In this way I reduce my impatience.

Emotional impatience arises as a result of intolerance for strong emotion. In a moment of strong emotion there can be an urge to rush quickly through it, get it over with.

I could write a long post about enduring strong emotions, something that is taboo in my society, with the exception of anger and happiness. An entire range of strong emotions is meant to be ignored or discouraged. Emotion is a physiological event that begins long before we are conscious of it. Once we identify the sensation, it becomes a feeling. We judge our feelings as if it's possible to control something already underway. These judgments are not rational.

I understand why we try to squelch sadness, fear and such. These states of being are not comfortable. They aren't fun. The practice of tolerating powerful emotion builds character. It isn't easy, especially in my society. We are shamed when we allow ourselves to fully feel. It causes so many problems.

Stuffing emotions creates a kind of impatience that's harder to address. I use the idea of acceptance to create a little space around these difficult emotional states. Sometimes I ask myself, "Can I be in a place of acceptance?" When I can, I'm more patient with myself and others. I can't always say yes, though, unfortunately. Just like others, I try to cajole myself out of my emotions sometimes, deny them. I try the fake-it-till-you-make-it approach, too of course. Occasionally it works.

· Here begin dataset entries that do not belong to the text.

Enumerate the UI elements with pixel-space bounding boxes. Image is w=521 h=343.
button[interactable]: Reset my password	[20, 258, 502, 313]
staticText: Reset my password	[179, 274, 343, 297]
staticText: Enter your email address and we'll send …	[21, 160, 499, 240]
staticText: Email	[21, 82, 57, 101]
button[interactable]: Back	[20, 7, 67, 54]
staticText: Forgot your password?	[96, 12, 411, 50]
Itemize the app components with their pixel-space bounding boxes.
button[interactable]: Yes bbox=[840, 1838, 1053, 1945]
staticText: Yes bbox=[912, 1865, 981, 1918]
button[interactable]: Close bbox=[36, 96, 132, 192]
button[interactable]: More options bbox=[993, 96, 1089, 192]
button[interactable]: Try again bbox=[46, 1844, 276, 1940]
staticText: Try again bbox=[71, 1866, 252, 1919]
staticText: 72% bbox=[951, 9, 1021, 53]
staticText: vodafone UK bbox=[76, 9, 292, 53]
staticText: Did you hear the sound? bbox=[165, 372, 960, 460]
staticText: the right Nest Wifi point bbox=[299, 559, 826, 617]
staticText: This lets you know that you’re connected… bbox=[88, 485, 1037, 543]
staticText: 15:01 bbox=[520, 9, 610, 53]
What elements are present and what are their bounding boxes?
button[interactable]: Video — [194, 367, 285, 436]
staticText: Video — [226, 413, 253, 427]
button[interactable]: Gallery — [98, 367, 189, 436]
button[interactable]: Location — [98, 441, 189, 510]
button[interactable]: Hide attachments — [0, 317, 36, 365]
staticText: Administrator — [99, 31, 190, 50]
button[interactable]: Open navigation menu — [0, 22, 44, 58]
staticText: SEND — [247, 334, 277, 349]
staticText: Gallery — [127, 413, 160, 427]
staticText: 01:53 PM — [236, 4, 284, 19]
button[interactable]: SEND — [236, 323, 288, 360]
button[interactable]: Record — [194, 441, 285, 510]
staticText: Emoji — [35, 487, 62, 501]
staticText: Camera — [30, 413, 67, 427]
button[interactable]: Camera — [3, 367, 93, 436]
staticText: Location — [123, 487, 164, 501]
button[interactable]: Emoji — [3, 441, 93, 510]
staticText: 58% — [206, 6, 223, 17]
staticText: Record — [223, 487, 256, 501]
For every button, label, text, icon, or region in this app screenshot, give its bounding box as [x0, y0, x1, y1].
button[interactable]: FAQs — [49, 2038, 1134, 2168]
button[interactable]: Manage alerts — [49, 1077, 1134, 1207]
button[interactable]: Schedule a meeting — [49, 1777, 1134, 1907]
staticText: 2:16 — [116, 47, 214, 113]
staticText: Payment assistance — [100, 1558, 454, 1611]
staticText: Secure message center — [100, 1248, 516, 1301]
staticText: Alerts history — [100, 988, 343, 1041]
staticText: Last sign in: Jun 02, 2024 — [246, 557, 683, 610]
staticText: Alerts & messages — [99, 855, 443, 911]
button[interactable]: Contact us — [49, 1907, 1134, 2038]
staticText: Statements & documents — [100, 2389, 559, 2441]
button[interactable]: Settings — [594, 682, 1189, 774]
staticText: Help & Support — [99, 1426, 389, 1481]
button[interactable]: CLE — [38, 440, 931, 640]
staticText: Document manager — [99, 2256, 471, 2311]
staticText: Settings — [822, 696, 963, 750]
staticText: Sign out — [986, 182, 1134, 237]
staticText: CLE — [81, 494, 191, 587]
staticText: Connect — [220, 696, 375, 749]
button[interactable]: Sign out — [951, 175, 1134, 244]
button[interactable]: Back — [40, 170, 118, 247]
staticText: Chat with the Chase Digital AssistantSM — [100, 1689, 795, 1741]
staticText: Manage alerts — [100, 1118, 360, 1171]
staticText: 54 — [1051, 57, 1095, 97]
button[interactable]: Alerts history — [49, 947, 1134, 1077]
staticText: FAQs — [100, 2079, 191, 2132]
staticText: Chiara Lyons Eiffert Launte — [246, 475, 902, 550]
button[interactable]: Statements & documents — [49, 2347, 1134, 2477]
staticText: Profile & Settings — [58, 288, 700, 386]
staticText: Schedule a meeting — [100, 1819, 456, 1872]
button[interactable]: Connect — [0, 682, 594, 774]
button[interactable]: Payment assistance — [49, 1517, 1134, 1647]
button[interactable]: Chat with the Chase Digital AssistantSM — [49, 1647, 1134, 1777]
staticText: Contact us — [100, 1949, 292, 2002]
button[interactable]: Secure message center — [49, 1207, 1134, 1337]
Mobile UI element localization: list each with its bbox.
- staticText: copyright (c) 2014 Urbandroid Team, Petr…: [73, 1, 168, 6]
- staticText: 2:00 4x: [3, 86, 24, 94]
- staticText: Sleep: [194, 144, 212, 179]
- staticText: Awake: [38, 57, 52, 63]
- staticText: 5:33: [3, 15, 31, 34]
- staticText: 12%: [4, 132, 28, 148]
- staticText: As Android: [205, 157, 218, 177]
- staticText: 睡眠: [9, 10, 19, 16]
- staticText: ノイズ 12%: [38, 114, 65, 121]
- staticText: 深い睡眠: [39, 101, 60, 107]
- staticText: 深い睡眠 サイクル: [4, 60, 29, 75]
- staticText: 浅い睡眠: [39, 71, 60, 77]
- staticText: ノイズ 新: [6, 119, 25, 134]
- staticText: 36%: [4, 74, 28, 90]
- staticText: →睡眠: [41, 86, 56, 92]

Besides tolerance, there is breath. Slow, deep breaths help me tolerate strong emotional states. Nothing I've tried seems to make the experience spacious, though. How does one stroll through strong, unpleasant emotional states? You tell me.

Life is short but we can be spacious, we can take our time. The impatient life is a waste. We don't have to do it all. Believe me.

Shalom.

4 comments:

Kerry said...

Right on.
Must say, I have practiced something-or-other in grocery lines, but it is not patience. I've practiced... gratefulness... when the clerk is kind to a fumbling immigrant or confused old person. Wouldn't I want everybody to be that way? I can wait while they figure it all out. Wait! waittt. Wait. It's not frustration, but gratefulness if I can just see with clarity.

Effie said...

Lovely, Reya. I will aspire to patience through my lifetime. When I catch myself swearing at people in my head, I know I've gone to far! I laugh at myself and take a breath.

A Cuban In London said...

Beautiful thoughts. It's been a while since I've read you and I'm glad to see that your essence remains the same.

Greetings from London.

Zahara Celestial said...

Love this article. Especially the end about being with strong emotions. Funny even when I read the word anxious I felt anxious! I think therefore I feel. It's instantaneous.
My therapist has spoken to me about creating space around strong emotions.
When I had my last panic attack - which latest hours. I was able to pull myself through and out by feeling the space that was outside and around. I felt my brain my head was light and larger than the fear.
This I found consoling reassuring and then came compassion and space. And that all grounding breath.